[Long] Code Sharing Concepts

Craig R. McClanahan Thu, 08 Feb 2001 13:50:45 -0800
Several times, on several developer lists here within the Jakarta
community and elsewhere, the question comes up -- "why aren't we sharing
more code between projects and subprojects"?  Lots of us have opinions
and experiences about where this has worked (and not worked) for them in
the past.  The purpose of this thread is to discuss how we can create
and/or accumulate some infrastructure within Jakarta to encourage
sharing.

In order to accomplish this, some discussion on a wide ranging set of
concepts would be useful, so we can come to consensus on what steps we'd
like to see the Jakarta community do (if anything), and how.  As a
starting point for these discussions, I've outlined a few issues below
we might want to consider.


(1)  Subproject Or Community Resource?

This is a fundamental organizational / process question.  If a shared
library codebase is to be a separate Jakarta subproject, it would need
to be managed in the usual manner (sponsored by a set of initial
committers, have an initial codebase, proposed to PMC, voted and
accepted).  Alternatively, the shared code could be a "resource" to the
entire project, but that raises some interesting process and policy
questions:

* Who gets commit access?  All committers on all subprojects?
  If not all, how do you choose?

* Who decides whether a proposed codebase should be added
  to the shared library?

* Who arbitrates cases of conflict over goals of a particular module
  or set of classes within the shared code?

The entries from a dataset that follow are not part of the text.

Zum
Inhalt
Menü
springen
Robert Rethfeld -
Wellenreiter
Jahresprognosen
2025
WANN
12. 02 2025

These issues are all normally handled by committer votes in a normal
Jakarta subproject -- the absence of such processes would seem almost
certain to create conflict.  Therefore, IMHO, we should commission a
regular subproject for this (assuming there are enough interested
committers with enough code to be worthwhile).

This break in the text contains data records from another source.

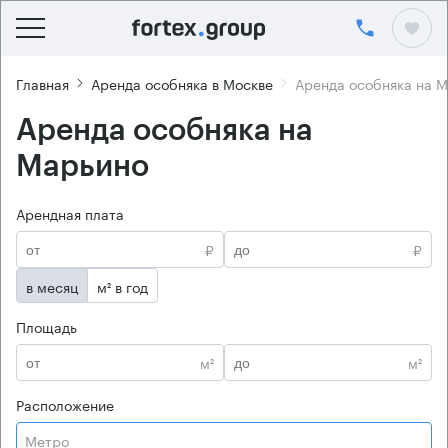
Главная
Аренда особняка в Москве
Аренда особняка на 
Аренда особняка на
Марьино
Арендная плата
₽
₽
в месяц
м² в год
Площадь
м²
м²
Расположение
Метро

NOTE:  As with Ant, there is an issue of whether code in a shared
library like this fits the scope of the Jakarta Project as a whole, as
defined by the Board of the Apache Software Foundation.  We have sort of
established a precedent that saying "libraries useful in the
construction of server components" (such as the regular expression
libraries) are in scope -- but would we accept a library of Swing GUI
components?  Even if they were going to be used to build admin consoles
for server apps?


(2)  Functional Scope - What Is A Shareable Package?

IMHO we need to identify some basic rules that define what code modules
are reasonable candidates for being included in the shared library
(instead of in a particular subproject).  The following paragraphs
identify some dimensions along which such a decision might be defined.

(2a) Horizontal or Vertical Orientation

Peter Donald spoke of "vertical" integration as a typical model of code
sharing that goes on now -- projects that depend on each other, but
semi-autonomously.  It seems to me that what we are talking about here
is "horizontal" integration -- identifying code that is truly useful in
many domains, but without carrying along the baggage of dependency on
lots of other pieces of an existing subproject.

There are many code modules where its pretty obvious that the
functionality provided is shareable and independent.  But, IMHO, above a
certain level of complexity you will tend to find dependencies -- either
explicit because of shared APIs or implicit because of shared design
assumptions -- on particular application use cases or design patterns.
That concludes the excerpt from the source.